How do I claim financial hardship?
The first step is to visit the website of your phone or internet provider to find what their financial hardship policy includes, and what the provider recommends are the first steps to claiming financial hardship. If you’re having problems visiting the telco’s website, you can always try the app (if there is one) or give your telco a call to discuss next steps.
In many cases, your telco will need to discuss the situation with you, so it’s best to be prepared with all the information that your phone or internet provider may need before making a call.
The National Debt Helpline has suggestions for steps you can take if you are unable to pay your phone or internet bill. It’s recommended that you:
- Determine what you can afford to pay by working out a budget
- Get in touch with your service provider to see what options are available
- Ask to speak to the ‘hardship department’ if you feel the general customer service department isn’t helpful
- If you don’t agree with the solution, you can dispute it with an external dispute resolution service (subject to your state or territory)
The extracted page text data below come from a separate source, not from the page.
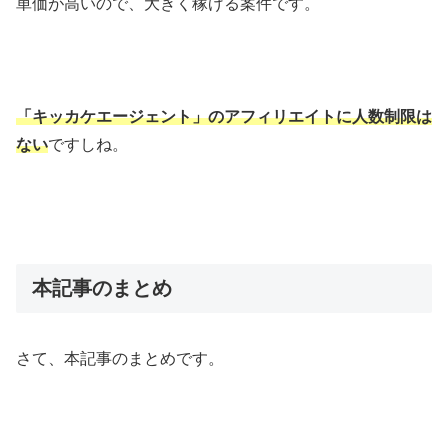
単価が高いので、大きく稼げる案件です。
「キッカケエージェント」のアフィリエイトに人数制限は
ない
ですしね。
本記事のまとめ
さて、本記事のまとめです。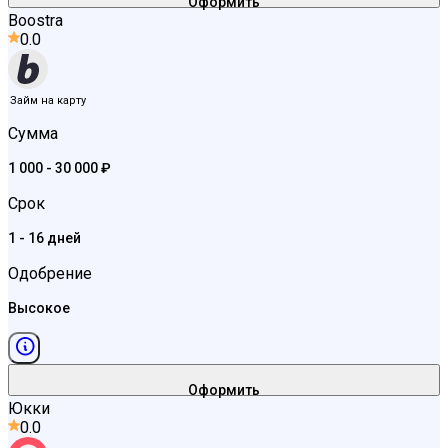
Оформить
Boostra
0.0
Займ на карту
Сумма
1 000 - 30 000 ₽
Срок
1 - 16 дней
Одобрение
Высокое
Оформить
Юкки
0.0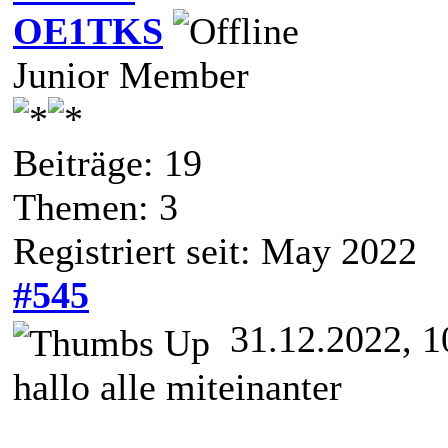
OE1TKS
Junior Member
Beiträge: 19
Themen: 3
Registriert seit: May 2022
#545
31.12.2022, 1
hallo alle miteinanter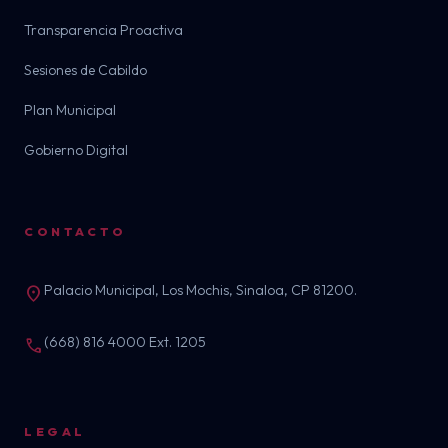
Transparencia Proactiva
Sesiones de Cabildo
Plan Municipal
Gobierno Digital
CONTACTO
Palacio Municipal, Los Mochis, Sinaloa, CP 81200.
location_on
(668) 816 4000 Ext. 1205
call
LEGAL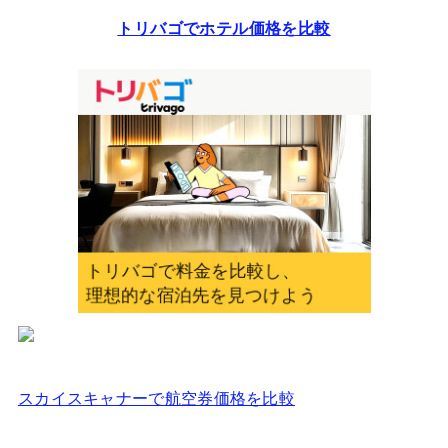
レ
トリバゴでホテル価格を比較
ス
を
入
力
し
て
く
だ
さ
い
スカイスキャナーで航空券価格を比較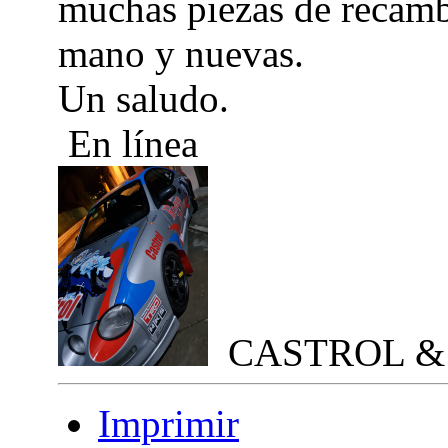
muchas piezas de recamb
mano y nuevas.
Un saludo.
En línea
CASTROL &
Imprimir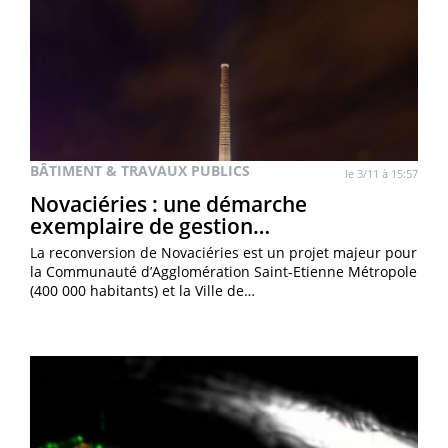
BÂTIMENT & TRAVAUX PUBLICS
le 3/11 à 15:57
Novaciéries : une démarche
exemplaire de gestion…
La reconversion de Novaciéries est un projet majeur pour
la Communauté d’Agglomération Saint-Etienne Métropole
(400 000 habitants) et la Ville de…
- Speak to a financial counsellor — you can visit the National Debt Helpline at ndh.org.au or give them a call to discuss steps and to speak to a free financial counsellor
What do I do if I’m unhappy with what my telco is offering?
If you are unhappy with the resolution or experience with your phone or internet provider, you can either lodge a complaint with your telco, or seek support and advice from the Telecommunications Industry Ombudsman (TIO).
Financial hardship with Telstra
Telstra offers a Financial Hardship policy to assist customers dealing with financial hardship due to a range of factors. Because everyone’s situation is different, Telstra manages claims for financial hardship on a case-by-case basis. It’s recommended you get in touch with Telstra by calling 1800 531 951.
In some instances, you can use the My Telstra app and Telstra website to request certain services without making a call. Through the app or website, you might be able to request a payment extension, request to change or downgrade your plan (to a cheaper plan) or request an suspension of your service for up to 90 days without plan fees.
Telstra may be able to assist with a range of options including service or payment options. These can include:
- Flexible payments over an extended period of time
- Waive late payment or cancellation fees
- Transferring your phone plan to a prepaid service
- Reducing your download speed (in the case of internet services)
- Restricting service
- Transferring your service to another plan
As everyone’s situation is different, you will need to get in touch with Telstra to determine which option will be best for you.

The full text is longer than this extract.